One of the most interesting encounters we had in this historic area occurred in Charlton’s Coffeehouse as we sat down to sample some of their excellent drinking chocolate. As we entered the public room, my son and I were invited to sit down by a man interpreting an Anglican priest. We struck up a conversation and I steered the conversation to the possibility of a non-Anglican being called as chaplain to the delegates who were putting together the framework for the new government. As I expected, he blanched at the possibility (and was particularly put-off at my mention of Patrick Henry) – and then forgave my mistake because I was from New Jersey where we have no established Church. He then went on to inquire as to why New Jersey didn’t just make the Presbyterians the established Church – as they seemed to be everywhere in the Colony thanks to Princeton. When I replied, “Well, New Jersey also welcomes Baptists” he scowled and ended our interview. What fun! He was an amazing interpreter.

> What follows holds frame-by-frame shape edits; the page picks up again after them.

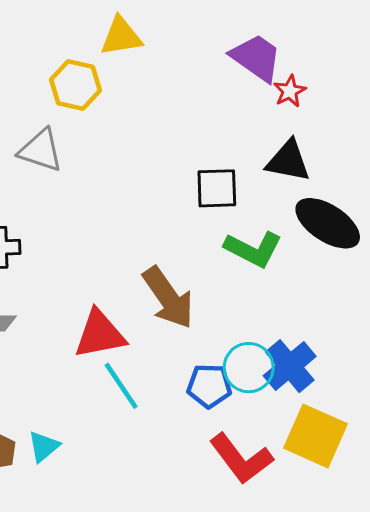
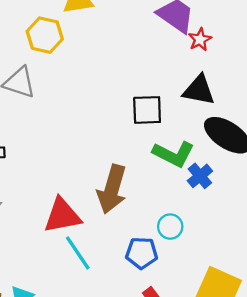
brown arrow: (168, 298) -> (112, 189), turned 51
blue cross: (290, 366) -> (200, 176), moved, size x0.7
cyan circle: (249, 368) -> (170, 227), moved, size x0.7

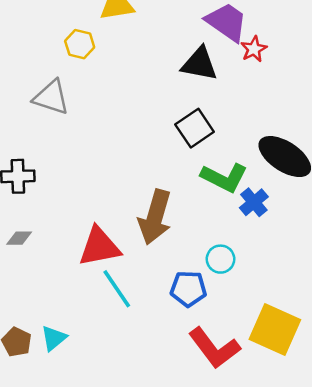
yellow hexagon: (45, 35) -> (80, 44), size x0.7
black triangle: (199, 90) -> (200, 64), moved
black square: (147, 110) -> (195, 128), turned -32

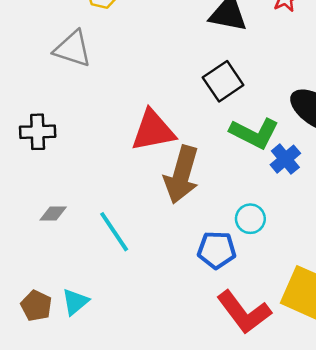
gray diamond: (19, 238) -> (53, 214), moved
red triangle: (99, 247) -> (153, 131), moved
cyan line: (117, 289) -> (114, 232), moved

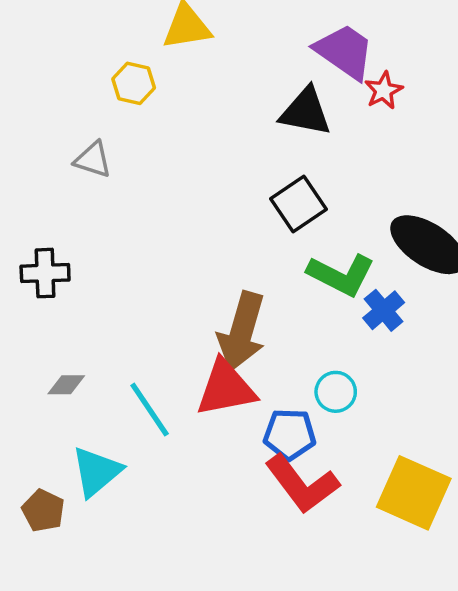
gray triangle: (73, 49) -> (93, 160), size x0.7
red triangle: (153, 131) -> (226, 388), moved
cyan triangle: (75, 302) -> (96, 472), moved, size x1.4
red L-shape: (244, 312) -> (302, 484), moved

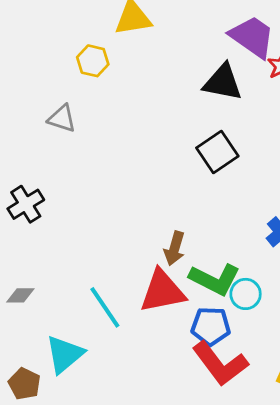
black cross: (45, 273) -> (26, 204), turned -30
green L-shape: (341, 275) -> (215, 279), moved
brown arrow: (242, 332) -> (175, 248), size x0.6
gray diamond: (66, 385) -> (20, 295), moved

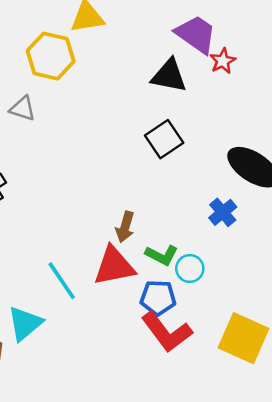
yellow hexagon: (93, 61) -> (51, 56), size x1.6
green L-shape: (215, 279) -> (162, 255), size x0.7

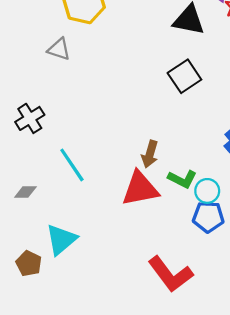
cyan line: (62, 281) -> (72, 165), moved
blue pentagon: (158, 298) -> (208, 217), moved
red L-shape: (167, 332) -> (170, 274), moved

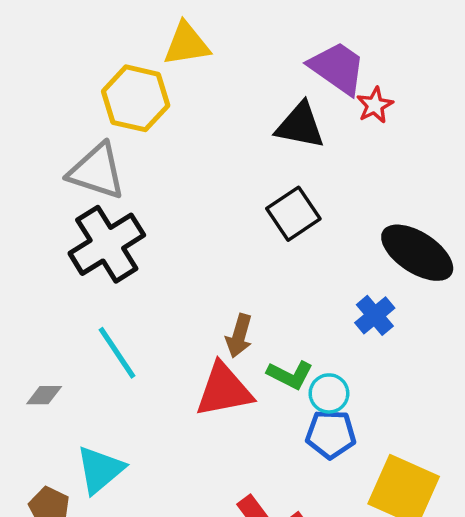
gray triangle: (59, 49) -> (97, 171), size x1.6
black cross: (30, 118) -> (107, 244), moved, size x1.6

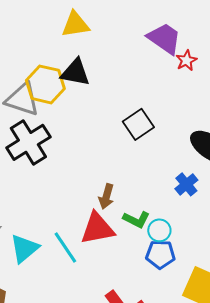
yellow hexagon: (136, 98) -> (45, 84), moved
black triangle: (300, 125) -> (75, 72), moved
cyan line: (117, 353) -> (65, 247), moved
cyan triangle: (100, 470) -> (24, 248), moved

April is also Religion in American History month down in Williamsburg, which led to my last treat on the trip. Thursday afternoon I went to a presentation on American folk hymns. For an hour Timothy Seaman shared stories and performed several folk tunes which became attached to hymns as settlers moved West. Of all the stories which he told, the most interesting is tied to the tune normally associated with “What wondrous love is this?” Apparently, the tune is derived from a broad-sheet ballad first sold at the hanging of Captain Kidd!
Here’s the lyrics (from here):
My name was Robert Kidd, when I sailed, when I sailed;
My name was Robert Kidd, when I sailed;
My name was Robert Kidd, God’s laws I did forbid,
So wickedly I did when I sailed, when I sailed
So wickedly I did when I sailed.
These experiences are why we keep going back. What the Colonial Williamsburg Foundation has accomplished is truly unique, and well worth the trip.